Where might we find freedom from our worries and anxieties? The other day I asked a colleague what they were worried about, what they were afraid of. They told me, I need to know if this role is bigger than I can manage? I need to build in some boundaries for myself, some headspace for my personal life. I need to carve out my time for me.”

I don’t have enough silence in my lives because I don’t plan enough solitude. And when I plan for solitude (a trip to the mountains, a walk with the dog, leaving my phone at home) I don’t regret a single minute, even if it rains. When I’m alone, when I allow stillness, I invariably have my best ideas. When I don’t respond instantly to the email trail of the night before, when I respect my need for space and quiet, time seems to slow down, my productivity increases, I’m inevitably happier and a nicer person to live with. Ryan Holiday reminds us, Solitude is not for hermits but for healthy functioning adults.”

There are untapped aspects of ourselves, describes Rosemary Lain-Priestley in Does My Soul Look Big In This, which we can only access once the noise of our daily lives is shut out. We need to integrate these moments more successfully into our daily lives. At the end of a long year we are in need of our own portion of stillness and silence. We achieve this in different ways. In A Book of Silence, Sara Maitland describes making the decision to create more silence in her life, travelling to geographical landscapes with the space she was looking for. Silence, was for her a form of freedom, producing better choices, providing greater clarity.

The challenge for us today is to find positive silence at work and at home. In the 2005 BBC series The Monastery, five people with no religious background, volunteered to live at a Benedictine monastery. Abbot Christopher Jamison says the hardest challenge for them was not the religion, but simply finding silence because it was such a change from normal life. “There are times when good words are left unsaid out of an esteem for silence.” – Rule of St Benedict.

In his book Silence – In the age of noise, Norwegian explorer Erling Kagge describes how finding physical silence is a good way to foster inner silence, because we find a space within which we can hear ourselves think. It is not just withdrawing from modern life. “When you get the chance, know that the opportunity to walk alone, even for a bit, is a rare gift, one that will hand you insight that can change the course of your life.” – Brianna Wiest

In our organisation, our headteachers, who face all sorts of pressures from inside and outside of their schools, access periods of time out for reflection.
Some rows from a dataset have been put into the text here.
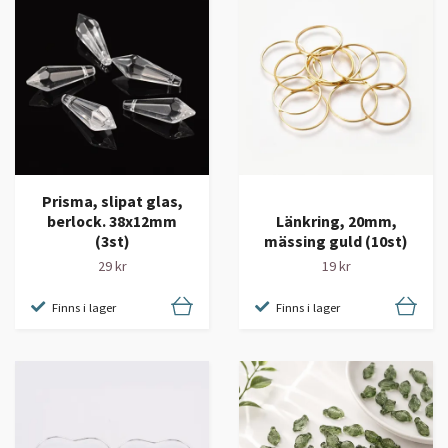
Prisma, slipat glas,
berlock. 38x12mm
Länkring, 20mm,
(3st)
mässing guld (10st)
29 kr
19 kr
Finns i lager
Finns i lager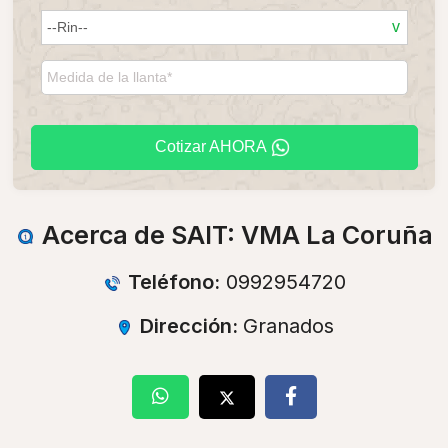
Cotizar AHORA
Acerca de SAIT: VMA La Coruña
Teléfono:
0992954720
Dirección:
Granados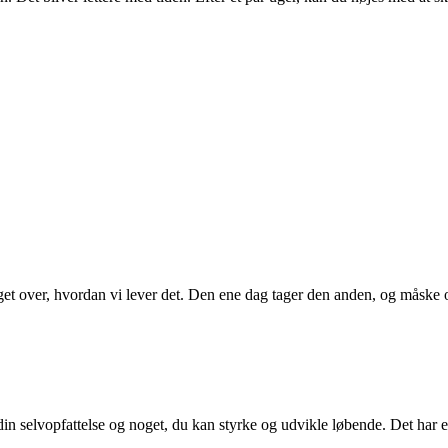
eget over, hvordan vi lever det. Den ene dag tager den anden, og måske 
in selvopfattelse og noget, du kan styrke og udvikle løbende. Det har en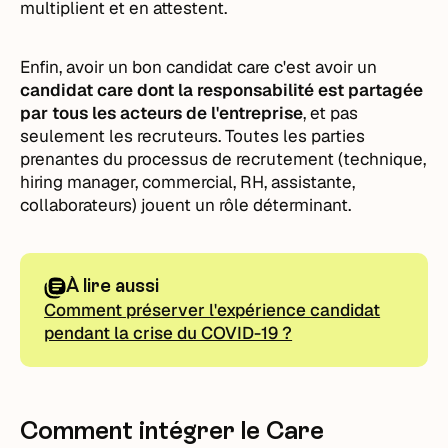
multiplient et en attestent.
Enfin, avoir un bon candidat care c'est avoir un
candidat care dont la responsabilité est partagée
par tous les acteurs de l'entreprise
, et pas
seulement les recruteurs. Toutes les parties
prenantes du processus de recrutement (technique,
hiring manager, commercial, RH, assistante,
collaborateurs) jouent un rôle déterminant.
À lire aussi
Comment préserver l'expérience candidat
pendant la crise du COVID-19 ?
Comment intégrer le Care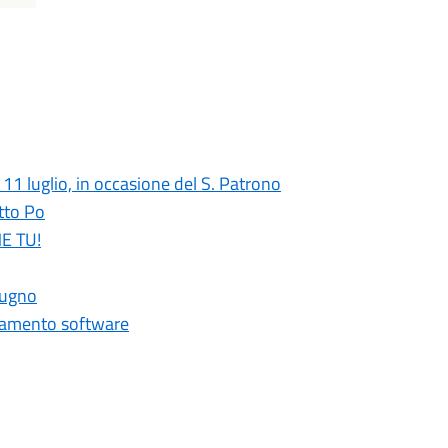
 11 luglio, in occasione del S. Patrono
tto Po
HE TU!
giugno
ornamento software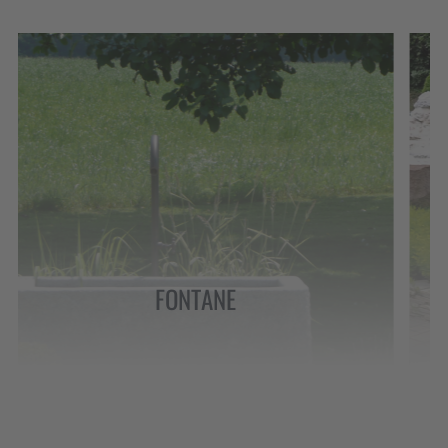
DECORAZIONE DA
GIARDINO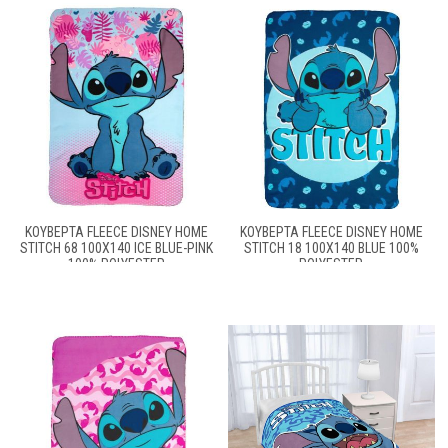
ΚΟΥΒΈΡΤΑ FLEECE DISNEY HOME
ΚΟΥΒΈΡΤΑ FLEECE DISNEY HOME
STITCH 68 100X140 ICE BLUE-PINK
STITCH 18 100X140 BLUE 100%
100% POLYESTER
POLYESTER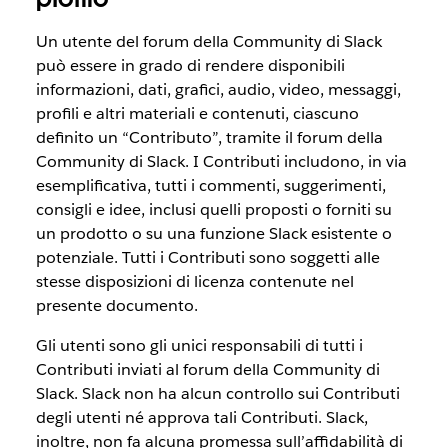
Un utente del forum della Community di Slack
può essere in grado di rendere disponibili
informazioni, dati, grafici, audio, video, messaggi,
profili e altri materiali e contenuti, ciascuno
definito un “Contributo”, tramite il forum della
Community di Slack. I Contributi includono, in via
esemplificativa, tutti i commenti, suggerimenti,
consigli e idee, inclusi quelli proposti o forniti su
un prodotto o su una funzione Slack esistente o
potenziale. Tutti i Contributi sono soggetti alle
stesse disposizioni di licenza contenute nel
presente documento.
Gli utenti sono gli unici responsabili di tutti i
Contributi inviati al forum della Community di
Slack. Slack non ha alcun controllo sui Contributi
degli utenti né approva tali Contributi. Slack,
inoltre, non fa alcuna promessa sull’affidabilità di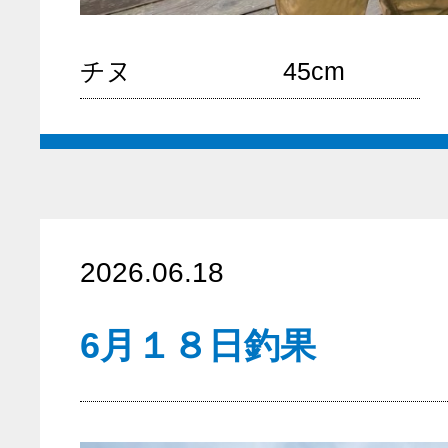
チヌ
45cm
2026.06.18
6月１８日釣果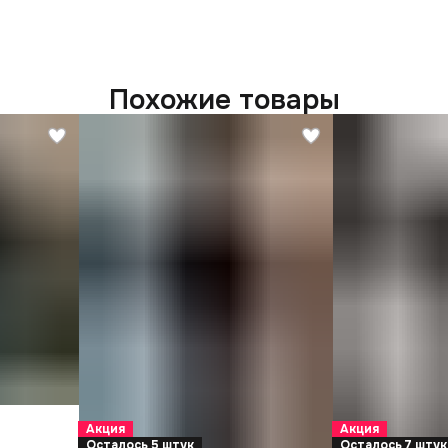
Похожие товары
Акция
Акция
Осталось 5 штук
Осталось 7 штук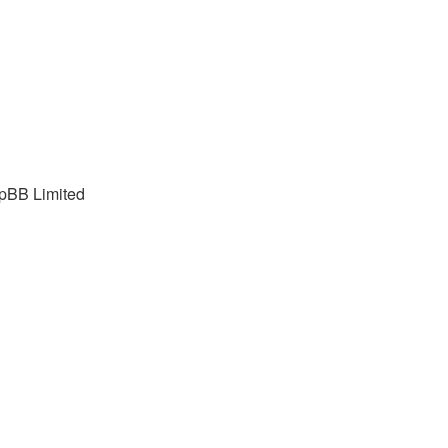
pBB Limited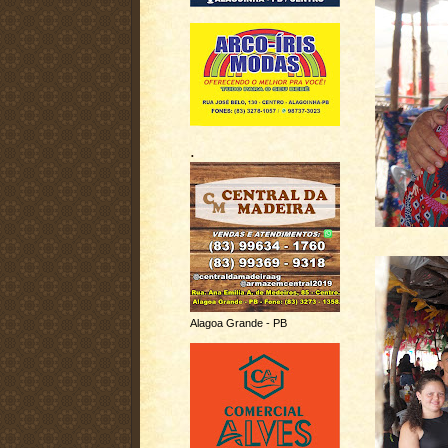
.
Alagoa Grande - PB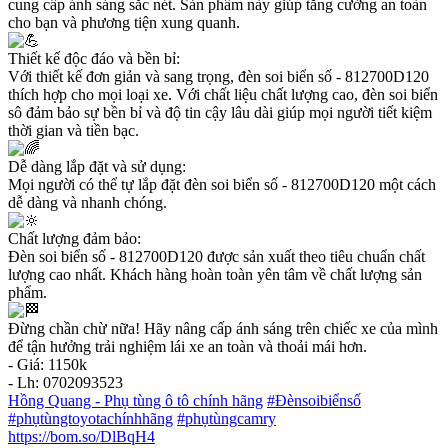
cung cấp ánh sáng sắc nét. Sản phẩm này giúp tăng cường an toàn
cho bạn và phương tiện xung quanh.
Thiết kế độc đáo và bền bỉ:
Với thiết kế đơn giản và sang trọng, đèn soi biển số - 812700D120
thích hợp cho mọi loại xe. Với chất liệu chất lượng cao, đèn soi biển
sô đảm bảo sự bền bỉ và độ tin cậy lâu dài giúp mọi người tiết kiệm
thời gian và tiền bạc.
Dễ dàng lắp đặt và sử dụng:
Mọi người có thể tự lắp đặt đèn soi biển số - 812700D120 một cách
dễ dàng và nhanh chóng.
Chất lượng đảm bảo:
Đèn soi biển số - 812700D120 được sản xuất theo tiêu chuẩn chất
lượng cao nhất. Khách hàng hoàn toàn yên tâm về chất lượng sản
phẩm.
Đừng chần chừ nữa! Hãy nâng cấp ánh sáng trên chiếc xe của mình
để tận hưởng trải nghiệm lái xe an toàn và thoải mái hơn.
- Giá: 1150k
- Lh: 0702093523
Hồng Quang - Phụ tùng ô tô chính hãng
#Đènsoibiểnsố
#phụtùngtoyotachínhhãng
#phụtùngcamry
https://bom.so/DlBqH4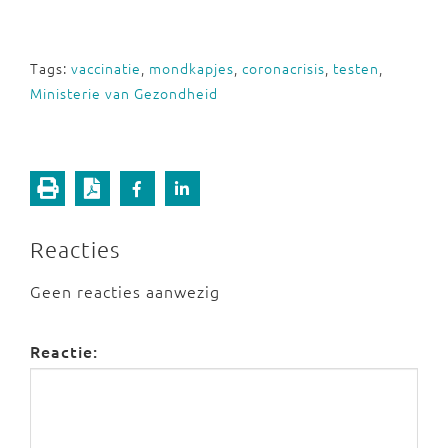
Tags:
vaccinatie
,
mondkapjes
,
coronacrisis
,
testen
,
Ministerie van Gezondheid
Reacties
Geen reacties aanwezig
Reactie: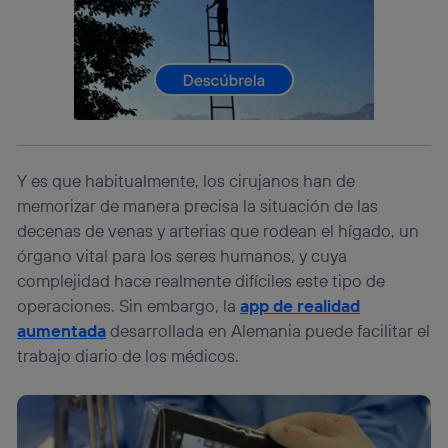
lo que cualquier persona que conecte su dispositivo y
consienta el uso de la tecnología recibirá el mismo
identificador. Típicamente:
Si utilizas una
conexión de banda ancha
(p. ej., Wi-Fi),
el marketing o análisis se realizará en función de las
actividades de navegación de los miembros del hogar
que hayan dado su consentimiento.
Si utilizas
datos móviles
, el marketing será más
personalizado, ya que se basará únicamente en la
Y es que habitualmente, los cirujanos han de
navegación del usuario del móvil.
memorizar de manera precisa la situación de las
Puedes gestionar los consentimientos Utiq seleccionando
decenas de venas y arterias que rodean el hígado, un
“Administrar Utiq” en la parte inferior de esta página web o
órgano vital para los seres humanos, y cuya
visitando el
portal de privacidad de Utiq
(“consenthub”)
. Para más información, consulta
complejidad hace realmente difíciles este tipo de
la
política de privacidad de Utiq
.
operaciones. Sin embargo, la
app de realidad
aumentada
desarrollada en Alemania puede facilitar el
trabajo diario de los médicos.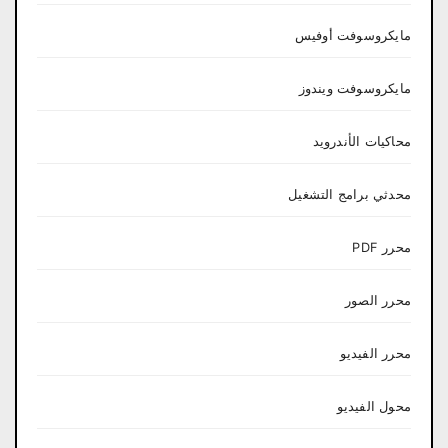
مايكروسوفت أوفيس
مايكروسوفت ويندوز
محاكيات الأندرويد
محدثي برامج التشغيل
محرر PDF
محرر الصور
محرر الفيديو
محول الفيديو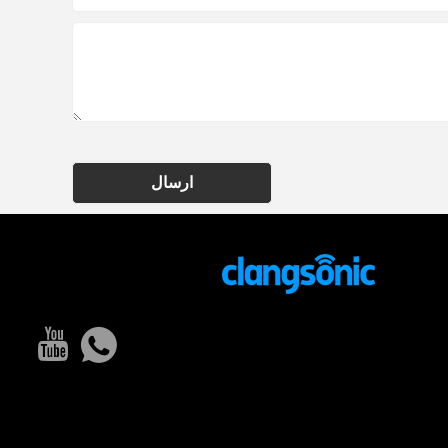
ارسال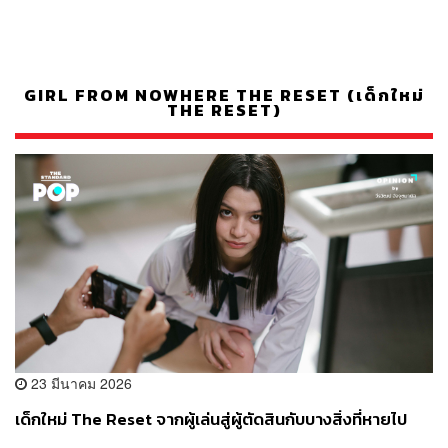
GIRL FROM NOWHERE THE RESET (เด็กใหม่
THE RESET)
23 มีนาคม 2026
เด็กใหม่ The Reset จากผู้เล่นสู่ผู้ตัดสินกับบางสิ่งที่หายไป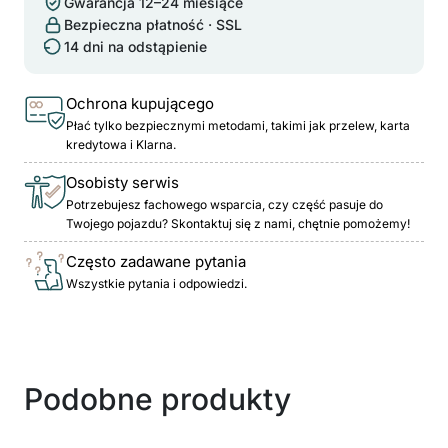
Gwarancja 12–24 miesiące
Bezpieczna płatność · SSL
14 dni na odstąpienie
Ochrona kupującego
Płać tylko bezpiecznymi metodami, takimi jak przelew, karta
kredytowa i Klarna.
Osobisty serwis
Potrzebujesz fachowego wsparcia, czy część pasuje do
Twojego pojazdu? Skontaktuj się z nami, chętnie pomożemy!
Często zadawane pytania
Wszystkie pytania i odpowiedzi.
Podobne produkty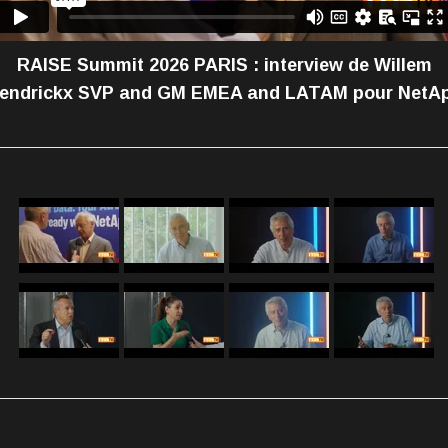
RAISE Summit 2026 PARIS : interview de Willem
endrickx SVP and GM EMEA and LATAM pour NetA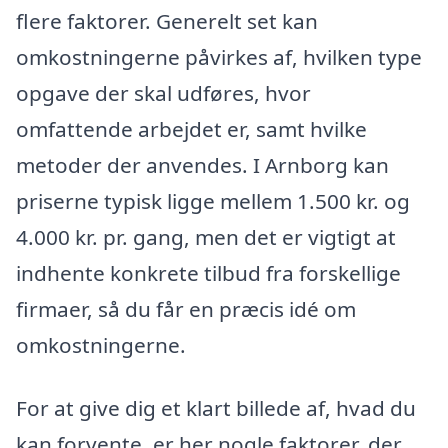
flere faktorer. Generelt set kan
omkostningerne påvirkes af, hvilken type
opgave der skal udføres, hvor
omfattende arbejdet er, samt hvilke
metoder der anvendes. I Arnborg kan
priserne typisk ligge mellem 1.500 kr. og
4.000 kr. pr. gang, men det er vigtigt at
indhente konkrete tilbud fra forskellige
firmaer, så du får en præcis idé om
omkostningerne.
For at give dig et klart billede af, hvad du
kan forvente, er her nogle faktorer, der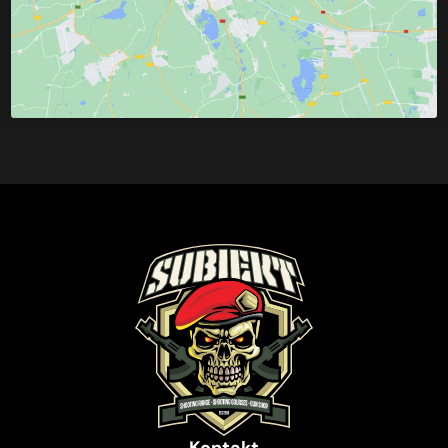
Kontakt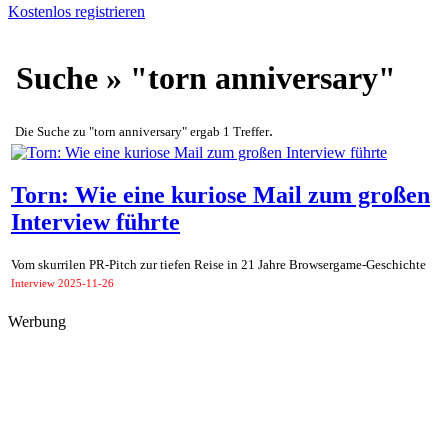
Kostenlos registrieren
Suche » "torn anniversary"
.
Die Suche zu "torn anniversary" ergab 1 Treffer
Torn: Wie eine kuriose Mail zum großen
Interview führte
Vom skurrilen PR-Pitch zur tiefen Reise in 21 Jahre Browsergame-Geschichte
Interview
2025-11-26
Werbung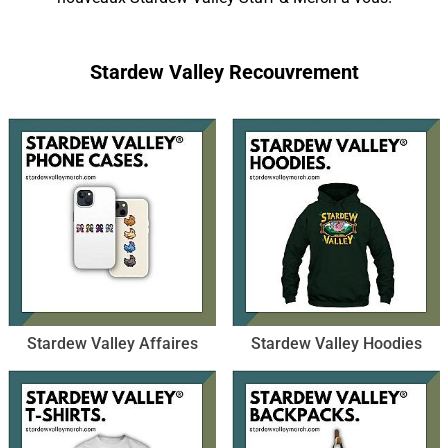
Stardew Valley Recouvrement
Stardew Valley Affaires
Stardew Valley Hoodies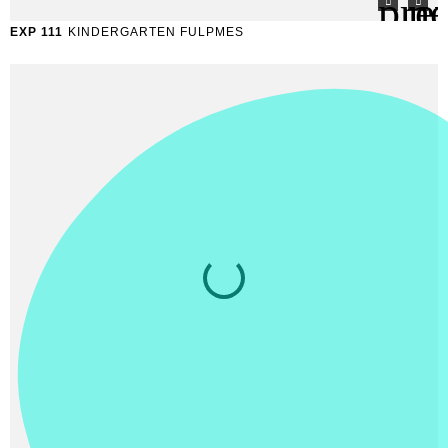
EXP 111
KINDERGARTEN FULPMES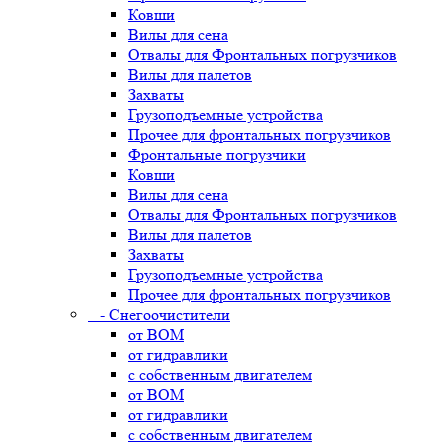
Ковши
Вилы для сена
Отвалы для Фронтальных погрузчиков
Вилы для палетов
Захваты
Грузоподъемные устройства
Прочее для фронтальных погрузчиков
Фронтальные погрузчики
Ковши
Вилы для сена
Отвалы для Фронтальных погрузчиков
Вилы для палетов
Захваты
Грузоподъемные устройства
Прочее для фронтальных погрузчиков
- Снегоочистители
от ВОМ
от гидравлики
с собственным двигателем
от ВОМ
от гидравлики
с собственным двигателем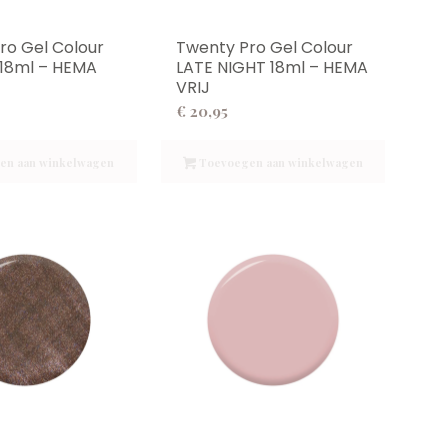
ro Gel Colour
Twenty Pro Gel Colour
18ml – HEMA
LATE NIGHT 18ml – HEMA
VRIJ
€
20,95
en aan winkelwagen
Toevoegen aan winkelwagen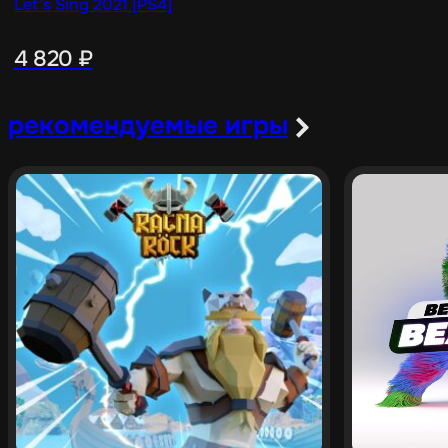
Let’s Sing 2021 [PS4]
4 820
₽
рекомендуемые игры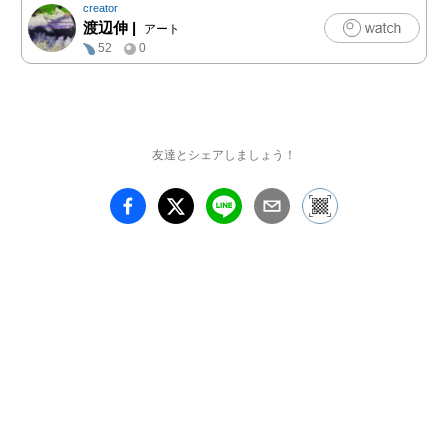
creator
A few others and I 
渡辺伸
|
アート
rescued the tree.

52
0
The tree is currently 
stored in a different 
location, but due to the 
high level of radiation, it 
cannot be easily 
友達とシェアしましょう！
displayed to the public.

I decided to create an 
artwork using this dead 
tree as the subject.
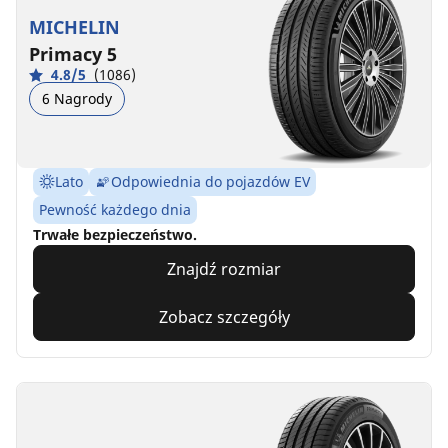
MICHELIN
Primacy 5
4.8/5
(1086)
6 Nagrody
Lato
Odpowiednia do pojazdów EV
Pewność każdego dnia
Trwałe bezpieczeństwo.
Znajdź rozmiar
Zobacz szczegóły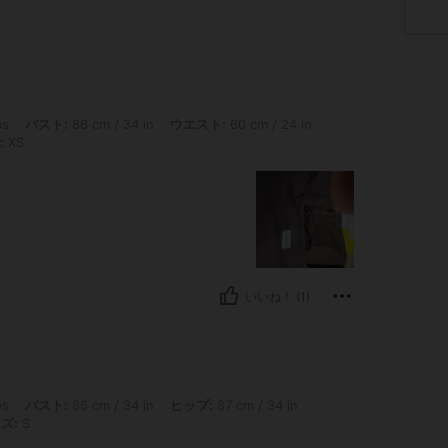
: 86 cm / 34 in, ウエスト: 60 cm / 24 in, ヒップ: 87 cm / 34 in, カラー: チョ
bs
バスト:
86 cm / 34 in
ウエスト:
60 cm / 24 in
:
XS
いいね！ (1)
: 86 cm / 34 in, ヒップ: 87 cm / 34 in, ウエスト: 60 cm / 24 in, カラー: チョ
bs
バスト:
86 cm / 34 in
ヒップ:
87 cm / 34 in
ズ:
S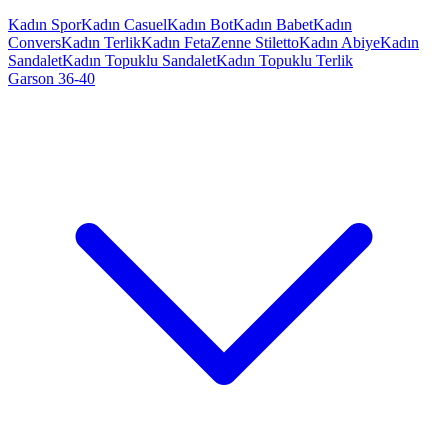
Kadın Spor
Kadın Casuel
Kadın Bot
Kadın Babet
Kadın
Convers
Kadın Terlik
Kadın Feta
Zenne Stiletto
Kadın Abiye
Kadın
Sandalet
Kadın Topuklu Sandalet
Kadın Topuklu Terlik
Garson 36-40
Along with 1:1 coaching, Diocesan Schools Advisers provide pastoral support and offer a Performance, Resilience and Support Programme, which provides professional development focusing on wellbeing. These focus discussion on the areas of our leadership which causes most stress, supports mental health and finding collective solutions to build greater resilience. There are even opportunities for headteachers to sleep over at the SCMJ convent at Wantage – itself an oasis of peace and tranquility.

This kind of support may be a small drop of silence in an ocean of noise, but people seem to be increasingly choosing to do it, and it’s a powerful opportunity for a renewing source of energy. It can help us as we help to build confidence and reduce fear in those we lead next year.

Enjoy some solitude and silence this summer.